### YOUR INSTRUCTIONS
From the first line to the last, copy the data exactly.

Transcribed page contents:
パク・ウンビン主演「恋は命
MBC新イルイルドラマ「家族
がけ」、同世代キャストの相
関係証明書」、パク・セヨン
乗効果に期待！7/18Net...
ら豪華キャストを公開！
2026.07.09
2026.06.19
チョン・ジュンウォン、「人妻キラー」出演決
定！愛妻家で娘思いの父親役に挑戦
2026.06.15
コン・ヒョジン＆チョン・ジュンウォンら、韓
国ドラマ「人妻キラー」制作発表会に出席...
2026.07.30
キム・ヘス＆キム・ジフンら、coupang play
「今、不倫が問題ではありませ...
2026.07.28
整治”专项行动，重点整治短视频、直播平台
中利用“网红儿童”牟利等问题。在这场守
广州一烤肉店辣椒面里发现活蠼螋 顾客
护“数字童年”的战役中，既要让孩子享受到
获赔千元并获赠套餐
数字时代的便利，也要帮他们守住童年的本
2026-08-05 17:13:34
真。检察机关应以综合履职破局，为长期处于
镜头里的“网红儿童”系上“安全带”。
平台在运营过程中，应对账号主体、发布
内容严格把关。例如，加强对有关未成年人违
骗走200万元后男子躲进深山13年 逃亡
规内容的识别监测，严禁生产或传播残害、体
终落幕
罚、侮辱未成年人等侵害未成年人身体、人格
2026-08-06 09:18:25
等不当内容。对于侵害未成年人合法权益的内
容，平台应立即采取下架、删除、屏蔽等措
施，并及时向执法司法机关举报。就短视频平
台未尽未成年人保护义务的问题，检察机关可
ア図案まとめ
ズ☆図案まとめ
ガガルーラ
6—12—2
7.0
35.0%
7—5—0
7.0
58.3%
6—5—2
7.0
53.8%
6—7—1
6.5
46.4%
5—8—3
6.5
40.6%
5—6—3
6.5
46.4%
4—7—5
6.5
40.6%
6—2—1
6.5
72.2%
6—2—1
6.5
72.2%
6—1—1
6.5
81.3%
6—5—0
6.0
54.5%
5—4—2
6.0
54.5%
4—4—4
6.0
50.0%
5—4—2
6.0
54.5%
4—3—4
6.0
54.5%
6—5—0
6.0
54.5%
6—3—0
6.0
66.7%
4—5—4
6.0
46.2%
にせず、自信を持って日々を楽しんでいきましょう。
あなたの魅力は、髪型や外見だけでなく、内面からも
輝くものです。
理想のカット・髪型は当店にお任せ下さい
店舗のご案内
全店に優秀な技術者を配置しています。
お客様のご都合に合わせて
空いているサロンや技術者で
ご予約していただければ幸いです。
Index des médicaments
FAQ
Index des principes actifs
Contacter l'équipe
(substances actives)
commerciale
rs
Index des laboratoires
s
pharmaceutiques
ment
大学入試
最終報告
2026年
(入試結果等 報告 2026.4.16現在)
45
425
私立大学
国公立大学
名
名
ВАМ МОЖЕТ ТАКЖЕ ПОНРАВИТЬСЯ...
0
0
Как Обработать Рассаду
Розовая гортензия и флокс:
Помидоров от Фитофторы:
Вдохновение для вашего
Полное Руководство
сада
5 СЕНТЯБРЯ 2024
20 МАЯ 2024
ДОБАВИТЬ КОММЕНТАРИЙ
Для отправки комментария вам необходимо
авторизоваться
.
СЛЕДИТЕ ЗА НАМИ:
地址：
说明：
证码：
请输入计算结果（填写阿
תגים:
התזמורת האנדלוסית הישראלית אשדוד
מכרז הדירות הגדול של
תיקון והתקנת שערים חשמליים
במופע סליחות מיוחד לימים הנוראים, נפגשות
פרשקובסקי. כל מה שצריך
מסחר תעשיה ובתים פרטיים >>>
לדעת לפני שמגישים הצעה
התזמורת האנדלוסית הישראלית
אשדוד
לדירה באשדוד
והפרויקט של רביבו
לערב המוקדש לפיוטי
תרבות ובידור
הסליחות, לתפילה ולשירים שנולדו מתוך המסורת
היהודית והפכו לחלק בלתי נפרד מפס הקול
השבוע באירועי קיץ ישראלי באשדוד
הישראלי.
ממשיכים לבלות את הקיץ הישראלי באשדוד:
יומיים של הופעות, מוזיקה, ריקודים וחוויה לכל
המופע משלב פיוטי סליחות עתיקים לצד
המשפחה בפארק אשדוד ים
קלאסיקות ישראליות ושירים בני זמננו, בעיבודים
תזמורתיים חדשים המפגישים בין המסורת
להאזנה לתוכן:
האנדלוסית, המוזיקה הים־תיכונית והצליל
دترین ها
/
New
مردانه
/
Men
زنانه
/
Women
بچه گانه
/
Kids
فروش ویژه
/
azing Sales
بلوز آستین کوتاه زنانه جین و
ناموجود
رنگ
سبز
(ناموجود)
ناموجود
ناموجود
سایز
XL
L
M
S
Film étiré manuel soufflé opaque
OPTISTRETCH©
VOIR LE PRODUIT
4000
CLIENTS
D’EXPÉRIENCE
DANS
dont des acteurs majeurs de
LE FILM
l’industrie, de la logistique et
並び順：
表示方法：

### RESPONSE
パク・ウンビン主演「恋は命
MBC新イルイルドラマ「家族
がけ」、同世代キャストの相
関係証明書」、パク・セヨン
乗効果に期待！7/18Net...
ら豪華キャストを公開！
2026.07.09
2026.06.19
チョン・ジュンウォン、「人妻キラー」出演決
定！愛妻家で娘思いの父親役に挑戦
2026.06.15
コン・ヒョジン＆チョン・ジュンウォンら、韓
国ドラマ「人妻キラー」制作発表会に出席...
2026.07.30
キム・ヘス＆キム・ジフンら、coupang play
「今、不倫が問題ではありませ...
2026.07.28
整治”专项行动，重点整治短视频、直播平台
中利用“网红儿童”牟利等问题。在这场守
广州一烤肉店辣椒面里发现活蠼螋 顾客
护“数字童年”的战役中，既要让孩子享受到
获赔千元并获赠套餐
数字时代的便利，也要帮他们守住童年的本
2026-08-05 17:13:34
真。检察机关应以综合履职破局，为长期处于
镜头里的“网红儿童”系上“安全带”。
平台在运营过程中，应对账号主体、发布
内容严格把关。例如，加强对有关未成年人违
骗走200万元后男子躲进深山13年 逃亡
规内容的识别监测，严禁生产或传播残害、体
终落幕
罚、侮辱未成年人等侵害未成年人身体、人格
2026-08-06 09:18:25
等不当内容。对于侵害未成年人合法权益的内
容，平台应立即采取下架、删除、屏蔽等措
施，并及时向执法司法机关举报。就短视频平
台未尽未成年人保护义务的问题，检察机关可
ア図案まとめ
ズ☆図案まとめ
ガガルーラ
6—12—2
7.0
35.0%
7—5—0
7.0
58.3%
6—5—2
7.0
53.8%
6—7—1
6.5
46.4%
5—8—3
6.5
40.6%
5—6—3
6.5
46.4%
4—7—5
6.5
40.6%
6—2—1
6.5
72.2%
6—2—1
6.5
72.2%
6—1—1
6.5
81.3%
6—5—0
6.0
54.5%
5—4—2
6.0
54.5%
4—4—4
6.0
50.0%
5—4—2
6.0
54.5%
4—3—4
6.0
54.5%
6—5—0
6.0
54.5%
6—3—0
6.0
66.7%
4—5—4
6.0
46.2%
にせず、自信を持って日々を楽しんでいきましょう。
あなたの魅力は、髪型や外見だけでなく、内面からも
輝くものです。
理想のカット・髪型は当店にお任せ下さい
店舗のご案内
全店に優秀な技術者を配置しています。
お客様のご都合に合わせて
空いているサロンや技術者で
ご予約していただければ幸いです。
Index des médicaments
FAQ
Index des principes actifs
Contacter l'équipe
(substances actives)
commerciale
rs
Index des laboratoires
s
pharmaceutiques
ment
大学入試
最終報告
2026年
(入試結果等 報告 2026.4.16現在)
45
425
私立大学
国公立大学
名
名
ВАМ МОЖЕТ ТАКЖЕ ПОНРАВИТЬСЯ...
0
0
Как Обработать Рассаду
Розовая гортензия и флокс:
Помидоров от Фитофторы:
Вдохновение для вашего
Полное Руководство
сада
5 СЕНТЯБРЯ 2024
20 МАЯ 2024
ДОБАВИТЬ КОММЕНТАРИЙ
Для отправки комментария вам необходимо
авторизоваться
.
СЛЕДИТЕ ЗА НАМИ:
地址：
说明：
证码：
请输入计算结果（填写阿
תגים:
התזמורת האנדלוסית הישראלית אשדוד
מכרז הדירות הגדול של
תיקון והתקנת שערים חשמליים
במופע סליחות מיוחד לימים הנוראים, נפגשות
פרשקובסקי. כל מה שצריך
מסחר תעשיה ובתים פרטיים >>>
לדעת לפני שמגישים הצעה
התזמורת האנדלוסית הישראלית
אשדוד
לדירה באשדוד
והפרויקט של רביבו
לערב המוקדש לפיוטי
תרבות ובידור
הסליחות, לתפילה ולשירים שנולדו מתוך המסורת
היהודית והפכו לחלק בלתי נפרד מפס הקול
השבוע באירועי קיץ ישראלי באשדוד
הישראלי.
ממשיכים לבלות את הקיץ הישראלי באשדוד:
יומיים של הופעות, מוזיקה, ריקודים וחוויה לכל
המופע משלב פיוטי סליחות עתיקים לצד
המשפחה בפארק אשדוד ים
קלאסיקות ישראליות ושירים בני זמננו, בעיבודים
תזמורתיים חדשים המפגישים בין המסורת
להאזנה לתוכן:
האנדלוסית, המוזיקה הים־תיכונית והצליל
دترین ها
/
New
مردانه
/
Men
زنانه
/
Women
بچه گانه
/
Kids
فروش ویژه
/
azing Sales
بلوز آستین کوتاه زنانه جین و
ناموجود
رنگ
سبز
(ناموجود)
ناموجود
ناموجود
سایز
XL
L
M
S
Film étiré manuel soufflé opaque
OPTISTRETCH©
VOIR LE PRODUIT
4000
CLIENTS
D’EXPÉRIENCE
DANS
dont des acteurs majeurs de
LE FILM
l’industrie, de la logistique et
並び順：
表示方法：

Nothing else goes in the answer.